We go to our meetings whether we "feel" like going or not. We go to help the people in those meetings and, in so doing, we help ourselves. 


It's not all about us! Our first step in AA doesn't say "I" - it says "WE." 

We admitted we were powerless over alcohol!  


AA is a program for all of us. It takes a team effort to keep us all sober. All the prayer and meditation in the world will not help us unless they are accompanied by action.


Mary Z, my first sponsor, sponsored me into many service opportunities, including sponsoring others. She told me that once I had gone through all 12 steps with her I was better qualified to sponsor a newcomer than she was, because my memory of the nightmare drinking they were escaping was fresher than hers. 

 

So I sponsored others very early in my own recovery and some of those women are still sober today. I made mistakes of course, some sponsees drank again, some took advantage of me, I got frustrated, I worried, I felt inadequate, but I did it.

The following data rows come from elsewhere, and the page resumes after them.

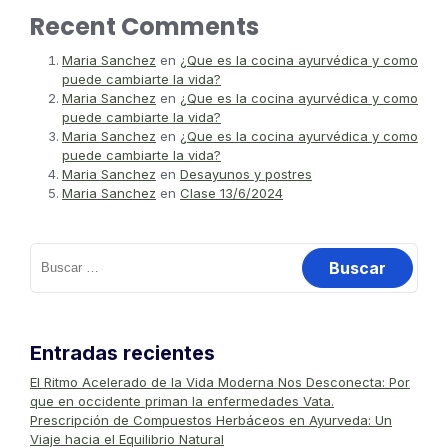
Recent Comments
Maria Sanchez
en
¿Que es la cocina ayurvédica y como
puede cambiarte la vida?
Maria Sanchez
en
¿Que es la cocina ayurvédica y como
puede cambiarte la vida?
Maria Sanchez
en
¿Que es la cocina ayurvédica y como
puede cambiarte la vida?
Maria Sanchez
en
Desayunos y postres
Maria Sanchez
en
Clase 13/6/2024
Entradas recientes
El Ritmo Acelerado de la Vida Moderna Nos Desconecta: Por
que en occidente priman la enfermedades Vata.
Prescripción de Compuestos Herbáceos en Ayurveda: Un
Viaje hacia el Equilibrio Natural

And I'm glad I did it, because - with practice - I got better at it. We all do. We learn by doing-the-doing, not by thinking! 


All of us have something to offer AA. Finding where our talents can best be used is part of our recovery. We don't do everything. Nor do we let ourselves cop resentments and burn out. But we do what we can, where we can, and we encourage others to do the same. 

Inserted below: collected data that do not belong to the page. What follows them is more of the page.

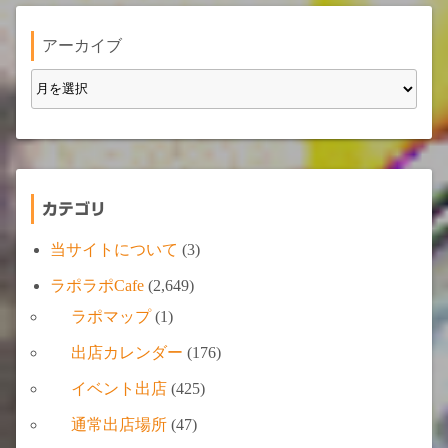
アーカイブ
カテゴリ
当サイトについて
(3)
ラポラポCafe
(2,649)
ラポマップ
(1)
出店カレンダー
(176)
イベント出店
(425)
通常出店場所
(47)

Service work includes everything from unlocking the meeting room door to cleaning up afterwards. We chair, share, and hold office. In Zoom meetings we open early, greet arrivals and shut it down afterwards.


We hold positions outside of our home group, too, like hot-line phone service where we make ourselves available to answer queries on AA recovery.

Our home group can carry the message into treatment centers or prisons.

We can leave AA brochures and other AA information in places like our doctor's office, the local coffee shop, or in a neighbor's mailbox.

Active members of AA help others get to meetings, call and check on people, send emails offering AA messages, and in general take time to encourage one another. 


Doing all the above helps us to stay sober while we ourselves are learning to become better people. 


Sober living is an adventure which, compared to our grim and lonely drinking years, offers us friendship, excitement, joy and purpose.


Our Big Book describes it like this:


Life will take on a new meaning. To watch people recover, to see them help others, to watch loneliness vanish, to see a fellowship grow up about you, to have a host of friends - this is an experience you must not miss. We know you will not want to miss it. Frequent contact with newcomers and with each other is the bright spot of our lives.


Not being active in AA puts our sobriety at risk. 


As Mel B., a member in the states, said:  Recovering from alcoholism is like getting a gunshot wound. You can recover from it, but it does NOT make you bulletproof.


We're never bulletproof, but we can armour ourselves by extending the hand of AA where needed. Service work is not hard duty, it is the doorway to happiness.


Recovery allows us the opportunity to gain spiritual understanding at our own sober pace. The learning is never over. Every sober day is brand new and there's no need to rush our One Day at a Time journey. 


Or, as I like to call it - SLOW-briety.